### [What is required]
Beginning at the line containing "haunting undersea calls, are some of the most", print every line until the records end, keeping each exactly as it is.

### [The records]
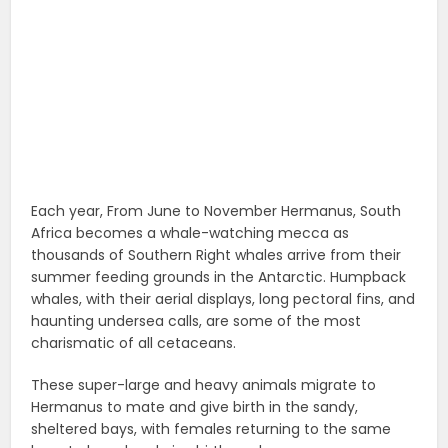
Each year, From June to November Hermanus, South
Africa becomes a whale-watching mecca as
thousands of Southern Right whales arrive from their
summer feeding grounds in the Antarctic. Humpback
whales, with their aerial displays, long pectoral fins, and
haunting undersea calls, are some of the most
charismatic of all cetaceans.
These super-large and heavy animals migrate to
Hermanus to mate and give birth in the sandy,
sheltered bays, with females returning to the same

### [Response]
haunting undersea calls, are some of the most
charismatic of all cetaceans.
These super-large and heavy animals migrate to
Hermanus to mate and give birth in the sandy,
sheltered bays, with females returning to the same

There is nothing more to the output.